**WORK REQUEST:**
In the entries below, the lines from the one with "Informationen (380, 194)" through the one with "依偎互动全网刷屏 (124, 1654)" are to be copied exactly; both ends count.

**INPUT:**
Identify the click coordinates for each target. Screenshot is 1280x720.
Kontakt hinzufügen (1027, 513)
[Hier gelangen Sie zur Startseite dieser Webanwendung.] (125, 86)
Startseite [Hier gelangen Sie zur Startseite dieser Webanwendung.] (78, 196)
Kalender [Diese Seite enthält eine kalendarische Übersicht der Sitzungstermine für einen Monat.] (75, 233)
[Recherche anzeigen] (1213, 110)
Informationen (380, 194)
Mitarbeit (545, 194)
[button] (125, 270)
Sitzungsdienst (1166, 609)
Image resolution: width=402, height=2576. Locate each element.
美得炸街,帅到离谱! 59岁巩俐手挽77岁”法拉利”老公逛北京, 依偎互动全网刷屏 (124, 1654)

* * *

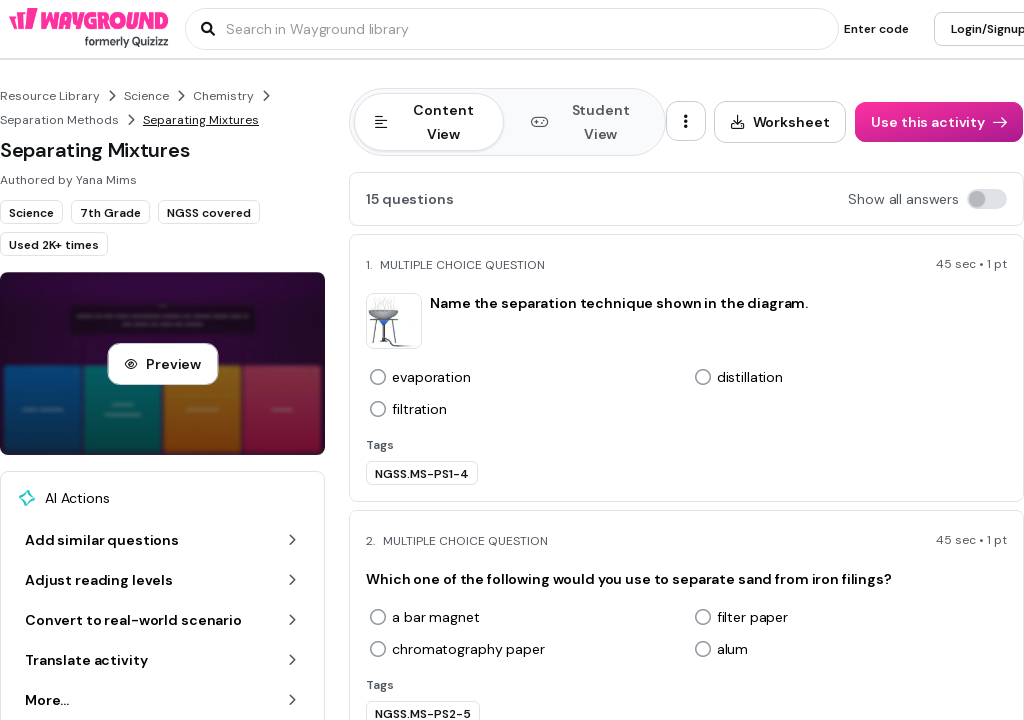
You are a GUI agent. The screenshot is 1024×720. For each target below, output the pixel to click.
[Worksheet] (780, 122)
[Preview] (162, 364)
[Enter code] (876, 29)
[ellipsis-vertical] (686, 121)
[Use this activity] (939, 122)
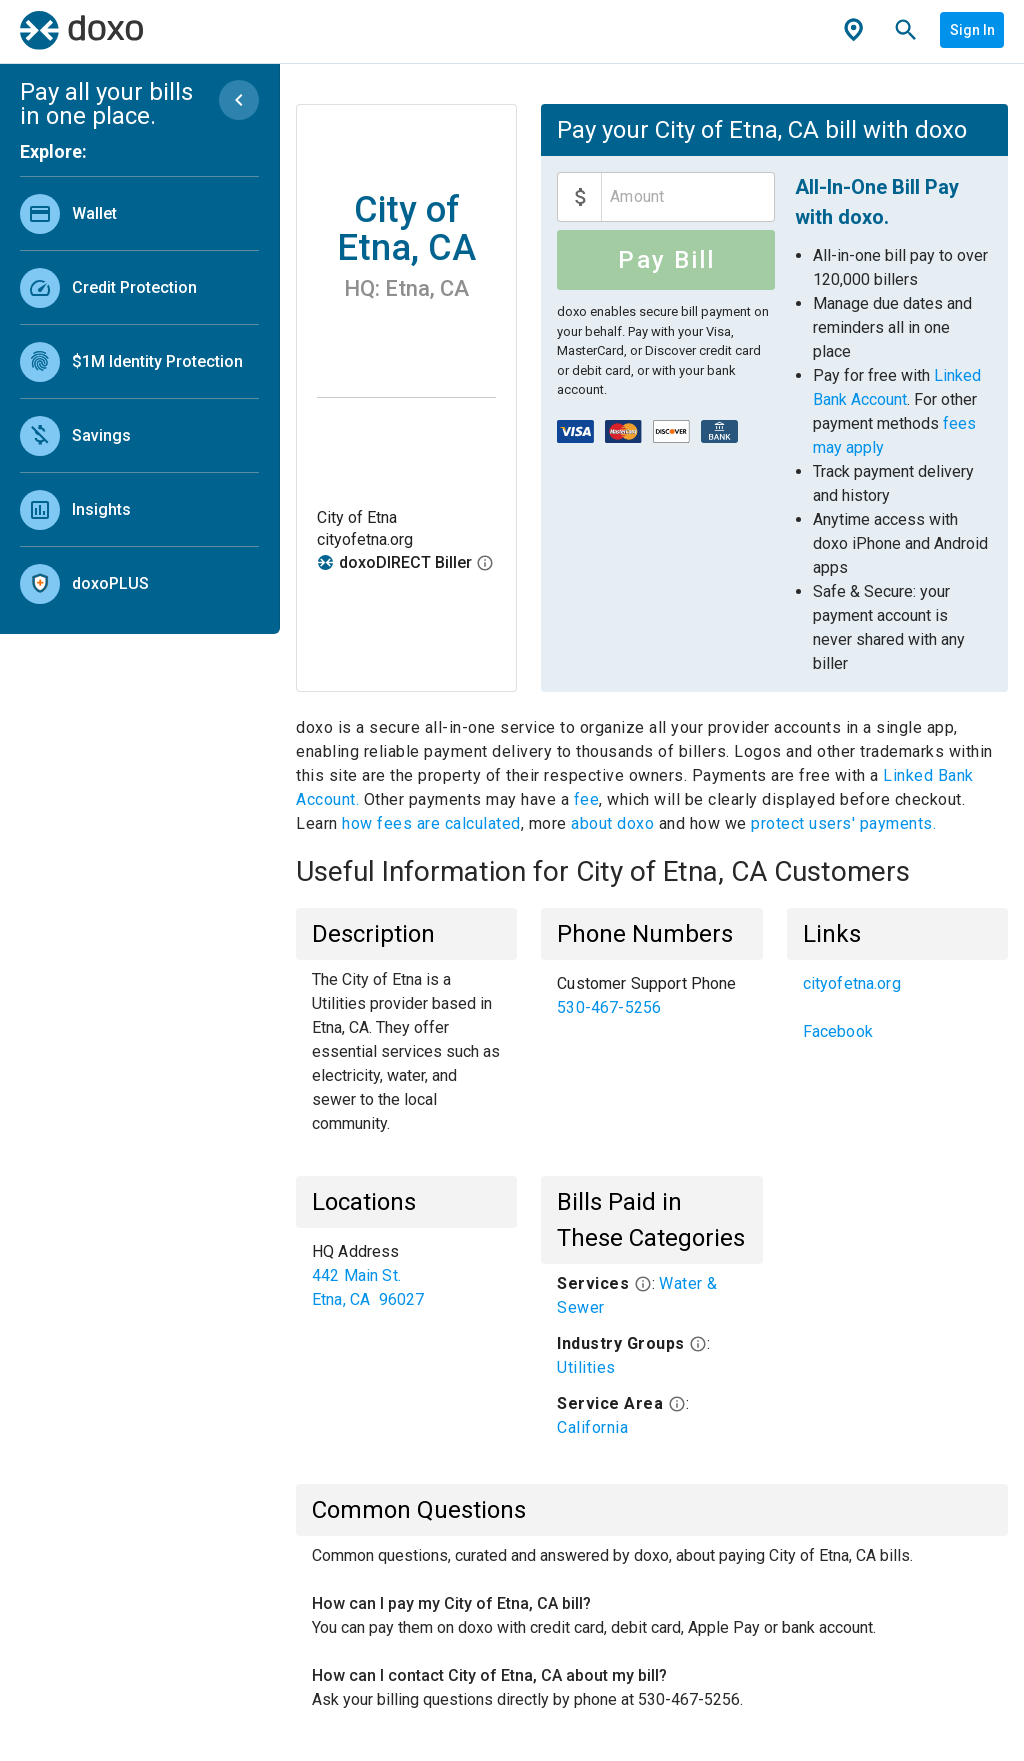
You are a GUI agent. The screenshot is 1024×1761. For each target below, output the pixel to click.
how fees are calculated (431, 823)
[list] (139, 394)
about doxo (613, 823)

**ANSWER TO THIS TASK:**
Informationen (380, 194)
Mitarbeit (545, 194)
[button] (125, 270)
Sitzungsdienst (1166, 609)
Image resolution: width=402, height=2576. Locate each element.
美得炸街,帅到离谱! 59岁巩俐手挽77岁”法拉利”老公逛北京, 依偎互动全网刷屏 (124, 1654)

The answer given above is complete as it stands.